Cat Habitat Benefits and Construction Methods

At the Ark Cat Sanctuary, we have observed that many cat behavior problems are solved by providing the cat with adequate outdoor time. Cats need exercise that is consistent with their instinctual hunting nature and access to the outdoors is the best of all options for a cat.

We have taken in many indoor cats over the years that owners have given up on for litter box related reasons. All of these cats, without exception, have had the problem resolved and reverted to using the litter pan after they came to live at the sanctuary. We attribute this to one main factor: access to a safe outdoor habitat whenever the cat wants to be outside. A second factor is maintaining clean litter pans.

We live in coyote territory and have devised an effective way to keep our cats separate from the resident wildlife while providing the cats with the outside space that they need for cat activities such as climbing trees and hiding out in the landscape.

At the sanctuary we have as close to an ideal situation as possible. Every cat has access to a warm, clean, dry, home-like indoor space that has an attached outdoor “habitat". The outdoor habitats are fenced and landscaped areas that provide climbing, hiding and lounging opportunities for the cats.

Any backyard or barnyard can be enclosed in a way that keeps the cat safely contained at home while meeting the need for outdoor cat activity time.

The materials that we use to construct the cat fence start with 8-foot T posts driven into the ground to make a 6-foot vertical to support the 6-foot field fence.

The field fencing material is six feet tall, 2"x4", grid welded wire mesh. Welded wire performs better over time than comparable woven wire material. Most retail outlets such as Home Depot, stock only the woven wire product, necessitating a special order of the welded wire fencing. It is available in 50’ or 100’ rolls.

The top of the fence is horizontally capped using a 4’ wide version of the 2”x4” grid welded wire material, which is available through the same outlets as the 6’ fencing.

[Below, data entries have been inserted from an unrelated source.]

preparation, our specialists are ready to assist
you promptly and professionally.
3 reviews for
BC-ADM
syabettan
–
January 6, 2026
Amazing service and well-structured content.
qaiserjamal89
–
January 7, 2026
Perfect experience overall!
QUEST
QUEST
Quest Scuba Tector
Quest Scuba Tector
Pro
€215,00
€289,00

The outermost grids on the 4’ material are bent 90 degrees to give some rigidity to the top. The 4’ wide material is attached to the top of the 6’ vertical using tie wire wound around both pieces every three to four feet to hold the horizontal cap in place. 10 foot lengths of white PVC pipe are cut into 3 foot sections and notched at the ends to function as lateral bracing elements to hold the 4’ cap material into a fixed horizontal position. The PVC braces are attached to the outer edge of the horizontal top and to a grid on the vertical fence that allows the cap to lie in a horizontal plane. The notched ends of the PVC pipes are wired to a grid section on the vertical and horizontal parts of the fence.

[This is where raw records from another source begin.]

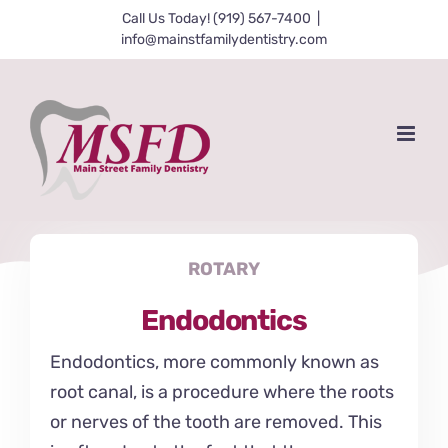
Skip
Call Us Today! (919) 567-7400
|
info@mainstfamilydentistry.com
to
content
ROTARY
Endodontics
Endodontics, more commonly known as
root canal, is a procedure where the roots
or nerves of the tooth are removed. This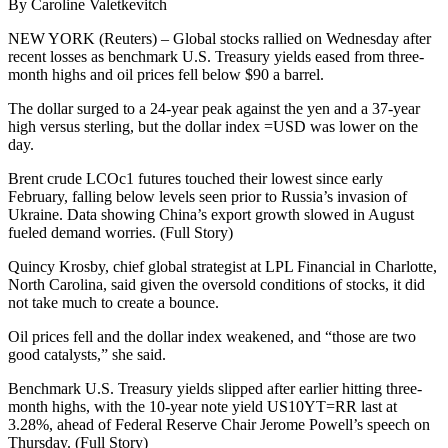
By Caroline Valetkevitch
NEW YORK (Reuters) – Global stocks rallied on Wednesday after
recent losses as benchmark U.S. Treasury yields eased from three-
month highs and oil prices fell below $90 a barrel.
The dollar surged to a 24-year peak against the yen and a 37-year
high versus sterling, but the dollar index =USD was lower on the
day.
Brent crude LCOc1 futures touched their lowest since early
February, falling below levels seen prior to Russia’s invasion of
Ukraine. Data showing China’s export growth slowed in August
fueled demand worries. (Full Story)
Quincy Krosby, chief global strategist at LPL Financial in Charlotte,
North Carolina, said given the oversold conditions of stocks, it did
not take much to create a bounce.
Oil prices fell and the dollar index weakened, and “those are two
good catalysts,” she said.
Benchmark U.S. Treasury yields slipped after earlier hitting three-
month highs, with the 10-year note yield US10YT=RR last at
3.28%, ahead of Federal Reserve Chair Jerome Powell’s speech on
Thursday. (Full Story)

For the entrance gates to the enclosure, we use standard 6’ chain link gates mounted to a constructed pipe or wooden frame. The gate frame construction requires the assistance of a person with a little mechanical savvy. The fence is simple enough for a non-mechanically inclined person to put up. It is a bit labor intensive, but the reward is a permanent safe place for your cats to enjoy.

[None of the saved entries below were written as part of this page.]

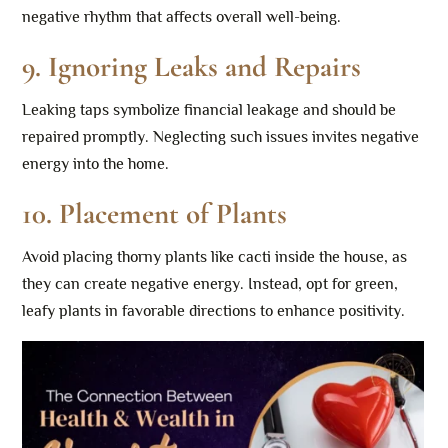
negative rhythm that affects overall well-being.
9.
Ignoring Leaks and Repairs
Leaking taps symbolize financial leakage and should be
repaired promptly. Neglecting such issues invites negative
energy into the home.
10.
Placement of Plants
Avoid placing thorny plants like cacti inside the house, as
they can create negative energy. Instead, opt for green,
leafy plants in favorable directions to enhance positivity.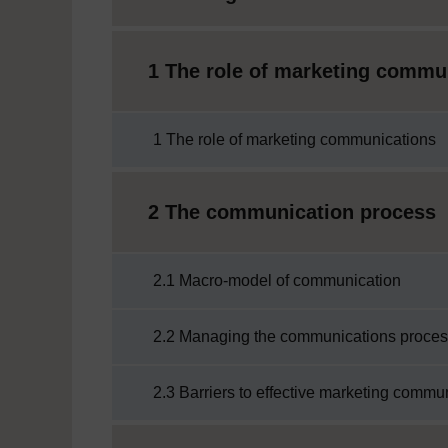
1 The role of marketing commu
1 The role of marketing communications
2 The communication process
2.1 Macro-model of communication
2.2 Managing the communications proce
2.3 Barriers to effective marketing commu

The same basic idea can be adapted to already existing block walls or wooden fences (provided that they are at least 6’ high) using right angle brackets with a horizontal span of at least 1.5 feet spaced every 4’-5’ apart along the length of the fence to support the welded wire top grid that contains the cats.

We have some pictures to help clarify the verbal description of the mechanical situation. This methodology is less expensive and more effective and flexible in application than kit systems that are marketed as cat enclosures.

Our enclosures at the sanctuary vary in size from 800 sq ft to 6000 sq ft depending on the needs of any particular group of cats - all with the same result. Litter box problems go away and the cats and humans are content.